An artificial internal organ, such as an artificial heart, comprises a pump system for feeding blood and a drive system for driving the pump system. If the pump system is of an axial-flow type or centrifugal type, its propeller or impeller is rotated by means of a motor or the like through the drive shaft. In this arrangement, the drive shaft is provided with a sealing system for liquid-tight sealing, and is touched by blood.
Thus, blood gets into a space between moving parts of the shaft sealing system, and then coagulates therein. In some cases, therefore, the sealing system may suffer malfunction due to cohesion or the like, possibly stopping the rotating of the drive shaft.
In some conventional shaft sealing systems of this type, a sealing solution chamber is defined on one side, and is continually filled with a sealing solution so that blood can be prevented from getting into the system by the sealing solution. In general, a physiological saline is used as the sealing solution.

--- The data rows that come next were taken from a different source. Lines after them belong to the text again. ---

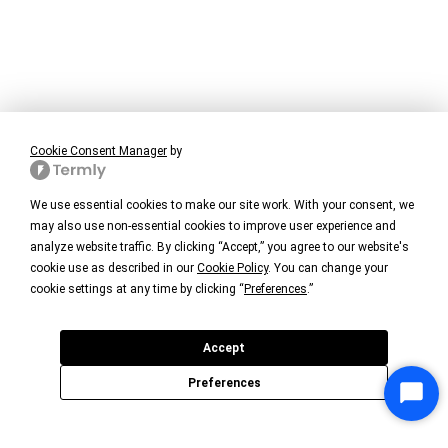
Cookie Consent Manager
by
We use essential cookies to make our site work. With your consent, we
may also use non-essential cookies to improve user experience and
analyze website traffic. By clicking “Accept,” you agree to our website's
cookie use as described in our
Cookie Policy
. You can change your
cookie settings at any time by clicking “
Preferences
.”
Accept
Preferences
Star
Chat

Even in this case, however, blood cannot be securely prevented from getting into the shaft sealing system. It is necessary, therefore, to provide means for preventing blood from coagulating in the system. These circumstances and requirements are common to pump-oxygenators and other artificial internal organs in which blood is circulated and which are provided with a mechanical sealing system, as well as artificial hearts.
In one such means for preventing blood coagulation in the sealing system, the sealing solution in the system is loaded with an anticoagulant such as heparin. This means cannot, however, produce any positive effect, since the anticoagulant action of heparin causes antithrombin III to suppress the activity of thrombin, thereby preventing fibrinogen in blood from changing into fibrin. However, blood in the shaft sealing system of this type, e.g., in a narrow gap between rotating and stationary members of a dynamic-pressure sealing system which doubles as a bearing, is subjected to a substantial shear deformation, and in some cases, may be locally heated to a high temperature of 50.degree. to 70.degree. C. Accordingly, blood may possibly coagulate in a mechanism different from the ordinary mechanism of blood coagulation. Thus, the blood coagulation cannot be effectively prevented by only suppressing the thrombin activity.
The present invention has been contrived in consideration of these circumstances, and a first object of the invention is to provide a sealing system in which an agent for preventing coagulation of blood is loaded into a sealing solution, thereby effectively preventing blood from coagulating in the sealing system. A second object of the invention is to provide a sealing system capable of securely preventing blood coagulation under various possible conditions. A third object of the invention is to provide a sealing system capable of maintaining a preventive effect against blood coagulation for the longest possible period of time.